VIII- Altra condizione irrinunciabile per il Sacramento – almeno fino al Settecento –: per essere battezzato, un nuovo cristiano deve essere nato. Non è lapalissiano: ci sono casi in ostetrìcia nemmeno rari nei quali – scaduto il termine della gravidanza – un bambino perfettamente formato e sano, voglioso, e preparato a uscire dal seno della madre, per una ragione o per l’altra non ci riesce, e rischia la vita. Si può battezzarlo? E come? Se la testa è fuoriuscita, o si notano altre parti del suo corpo, dicono i teologi cattolici: allora, sì. Altrimenti, sentenzia san Tommaso, se il corpicino è rimasto interamente nell’utero, “in nessun modo” si può procedere al rituale. Chi non è “ancora” nato, non può essere battezzato, per il semplice fatto che non fa parte del genere umano. Il che comporterebbe, a rigor di logica, che un bimbo ben formato, al nono mese, finché non fuoriesce dal ventre materno, è innocente come lo fu Adamo prima della Cacciata. E che si danna in pochi istanti, appena scivola giù dal primo pertugio che trova spalancato. Dico: in ipotesi. Il parto “cesareo” naturalmente (o meglio: innaturalmente) risolve molti di questi problemi.
Nel 1773 – fatto storico riscontrabile e vero – i dottori della Sorbona di Parigi si videro recapitare da un chirurgo il seguente quesito: se era permesso e lecito battezzare un bimbo nascituro moribondo, che durante il travaglio era rimasto rinserrato nel ventre materno, inserendo una cannuccia nella natura della partoriente, in modo che si potesse spruzzare, soffiando, un po’ d’acqua benedetta sulla sua ancora invisibile testolina. Il tutto, naturalmente, con la precauzione di non recar danno alla madre (sans faire aucun tort à la mère). Il Consiglio – fiducioso “che Dio non può lasciare questa sorta d’infanti senza il suo soccorso” –, si espresse favorevolmente, suggerendo che all’infelice creatura fosse propinato con la suddetta cannuccia un “battesimo sotto condizione” (legittimo, cioè, solo se valido nella stima del Padreterno); ma i Dottori tennero tuttavia a precisare che il loro parere non aveva valore, e che sarebbe stato meglio che il chirurgo sottoponesse il suo quesito direttamente al vescovo. Nella speranza che quest’autorità religiosa si rivolgesse poi al Papa, per un definitivo chiarimento sulla delicata materia .

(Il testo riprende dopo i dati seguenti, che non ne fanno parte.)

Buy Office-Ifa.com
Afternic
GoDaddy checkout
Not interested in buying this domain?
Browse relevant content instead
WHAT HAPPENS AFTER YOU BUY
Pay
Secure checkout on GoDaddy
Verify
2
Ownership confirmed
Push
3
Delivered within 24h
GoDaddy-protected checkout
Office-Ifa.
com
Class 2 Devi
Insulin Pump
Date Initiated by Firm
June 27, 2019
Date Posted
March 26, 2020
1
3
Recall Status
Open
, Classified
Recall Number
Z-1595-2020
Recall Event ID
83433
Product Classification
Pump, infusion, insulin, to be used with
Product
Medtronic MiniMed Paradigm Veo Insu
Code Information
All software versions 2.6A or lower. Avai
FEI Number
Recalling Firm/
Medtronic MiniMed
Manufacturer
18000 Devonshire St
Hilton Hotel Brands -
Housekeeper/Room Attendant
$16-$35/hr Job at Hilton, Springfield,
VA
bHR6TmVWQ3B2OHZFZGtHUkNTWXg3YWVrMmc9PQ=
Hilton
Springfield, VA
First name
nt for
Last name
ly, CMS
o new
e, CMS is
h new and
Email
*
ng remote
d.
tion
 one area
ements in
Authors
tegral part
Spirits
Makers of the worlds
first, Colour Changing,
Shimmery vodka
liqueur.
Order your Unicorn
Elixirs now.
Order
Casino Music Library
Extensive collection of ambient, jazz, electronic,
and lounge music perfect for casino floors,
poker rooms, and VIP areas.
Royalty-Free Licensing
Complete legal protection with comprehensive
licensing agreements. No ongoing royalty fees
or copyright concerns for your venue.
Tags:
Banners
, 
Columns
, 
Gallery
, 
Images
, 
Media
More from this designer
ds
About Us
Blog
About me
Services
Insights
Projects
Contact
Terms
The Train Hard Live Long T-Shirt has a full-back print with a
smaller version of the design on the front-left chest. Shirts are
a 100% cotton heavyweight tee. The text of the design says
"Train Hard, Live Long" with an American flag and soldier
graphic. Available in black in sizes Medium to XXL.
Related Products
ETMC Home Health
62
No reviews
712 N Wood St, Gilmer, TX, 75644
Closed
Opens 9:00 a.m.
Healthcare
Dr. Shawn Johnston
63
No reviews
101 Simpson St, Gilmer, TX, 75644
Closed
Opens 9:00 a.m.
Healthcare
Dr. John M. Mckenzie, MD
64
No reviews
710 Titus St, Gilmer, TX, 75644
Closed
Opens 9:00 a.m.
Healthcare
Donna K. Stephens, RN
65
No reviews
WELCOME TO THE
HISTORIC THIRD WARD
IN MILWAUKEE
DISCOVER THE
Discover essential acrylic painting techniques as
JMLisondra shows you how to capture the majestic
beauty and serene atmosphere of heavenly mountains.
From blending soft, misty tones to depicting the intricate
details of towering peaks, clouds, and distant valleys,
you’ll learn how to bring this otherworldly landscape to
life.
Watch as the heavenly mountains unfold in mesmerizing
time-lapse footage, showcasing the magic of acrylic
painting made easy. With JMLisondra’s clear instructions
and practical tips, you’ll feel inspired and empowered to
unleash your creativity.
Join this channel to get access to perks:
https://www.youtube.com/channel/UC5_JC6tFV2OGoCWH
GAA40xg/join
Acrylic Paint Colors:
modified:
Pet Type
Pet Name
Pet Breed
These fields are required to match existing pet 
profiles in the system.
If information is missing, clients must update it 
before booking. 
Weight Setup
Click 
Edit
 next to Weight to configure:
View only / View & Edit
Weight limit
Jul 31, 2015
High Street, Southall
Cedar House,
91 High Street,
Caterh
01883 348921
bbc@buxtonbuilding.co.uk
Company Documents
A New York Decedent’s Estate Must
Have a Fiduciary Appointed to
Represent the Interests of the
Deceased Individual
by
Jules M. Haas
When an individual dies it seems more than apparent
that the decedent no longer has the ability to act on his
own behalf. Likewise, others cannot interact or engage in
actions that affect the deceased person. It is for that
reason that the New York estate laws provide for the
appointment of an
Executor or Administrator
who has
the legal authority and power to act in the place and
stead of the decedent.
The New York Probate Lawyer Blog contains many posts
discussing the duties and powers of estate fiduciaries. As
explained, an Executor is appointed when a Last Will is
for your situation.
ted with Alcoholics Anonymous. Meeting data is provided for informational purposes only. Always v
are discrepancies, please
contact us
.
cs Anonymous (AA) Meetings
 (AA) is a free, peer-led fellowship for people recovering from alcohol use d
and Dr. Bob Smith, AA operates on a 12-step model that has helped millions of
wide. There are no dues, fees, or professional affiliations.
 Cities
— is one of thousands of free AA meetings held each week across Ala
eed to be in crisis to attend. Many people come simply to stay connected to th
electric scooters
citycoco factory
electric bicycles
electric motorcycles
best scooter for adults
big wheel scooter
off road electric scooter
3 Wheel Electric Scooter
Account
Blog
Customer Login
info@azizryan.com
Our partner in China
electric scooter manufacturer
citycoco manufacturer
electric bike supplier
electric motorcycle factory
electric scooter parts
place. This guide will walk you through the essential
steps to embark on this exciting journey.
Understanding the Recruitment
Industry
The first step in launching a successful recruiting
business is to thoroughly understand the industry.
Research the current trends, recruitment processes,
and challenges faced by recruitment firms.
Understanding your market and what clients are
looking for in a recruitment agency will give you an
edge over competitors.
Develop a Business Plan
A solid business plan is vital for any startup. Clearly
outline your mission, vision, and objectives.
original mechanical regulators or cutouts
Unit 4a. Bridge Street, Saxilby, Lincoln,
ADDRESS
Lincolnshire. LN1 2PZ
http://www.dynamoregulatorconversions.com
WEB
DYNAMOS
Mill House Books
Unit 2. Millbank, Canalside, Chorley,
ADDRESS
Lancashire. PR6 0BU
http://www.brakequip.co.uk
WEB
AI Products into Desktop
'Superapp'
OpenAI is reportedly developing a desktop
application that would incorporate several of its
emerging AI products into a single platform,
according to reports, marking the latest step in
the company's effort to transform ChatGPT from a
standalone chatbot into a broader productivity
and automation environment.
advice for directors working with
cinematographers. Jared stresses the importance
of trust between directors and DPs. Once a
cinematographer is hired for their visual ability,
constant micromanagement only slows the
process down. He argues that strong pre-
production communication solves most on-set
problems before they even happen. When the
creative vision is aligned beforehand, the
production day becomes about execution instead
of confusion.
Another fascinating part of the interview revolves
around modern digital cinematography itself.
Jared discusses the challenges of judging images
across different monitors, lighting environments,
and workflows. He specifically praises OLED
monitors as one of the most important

La memoria del chirurgo parigino, e la replica del Consiglio dei Dottori della Sorbona, sono trascritti e commentati nel Tristram Shandy, il capolavoro letterario di Laurence Sterne. Shandy, per risolver la questione, avanza una ragionevole proposta a quel consesso di cattolici: e cioè, “umilmente chiede di conoscere se non sarebbe molto più spiccio e più sicuro battezzare tutti gli Homunculi” – ossia, diremmo in termini moderni, tutti gli spermatozoi maschili – “una volta sola, alla rinfusa, per iniezione, tra la celebrazione del matrimonio e la sua consumazione; sotto condizione come sopra, che, se gli Homunculi si svilupperanno bene e verranno al mondo sani e salvi, saranno ribattezzati singolarmente (anche se “sotto condizione”) – e purché, in secondo luogo, la cosa possa essere fatta, e il signor Shandy crede che si possa, “per mezzo di una piccola cannuccia e senza recar danno al padre(sans faire aucun tort au père)”.
Padre Pierre Jean Corneille Debreyne, nella sua Moechialogie, ricorda però che Benedetto XIV – papa dal 1740 al 1750 – voleva che si battezzasse il bambino comunque, anche se di lui, dal ventre materno, non sporgeva alcun membro. Una siringa o un piccolo sifone dovevano servire alla bisogna. Debreyne aggiunge che in questo caso bisogna essere assolutamente sicuri che lo spruzzo d’acqua benedetta e tiepida raggiunga la testolina del feto, e non si disperda nella placenta, altrimenti il battesimo è nullo. L’opinione dell’ecclesiastico finì direttamente nello Sciocchezzaio di Flaubert.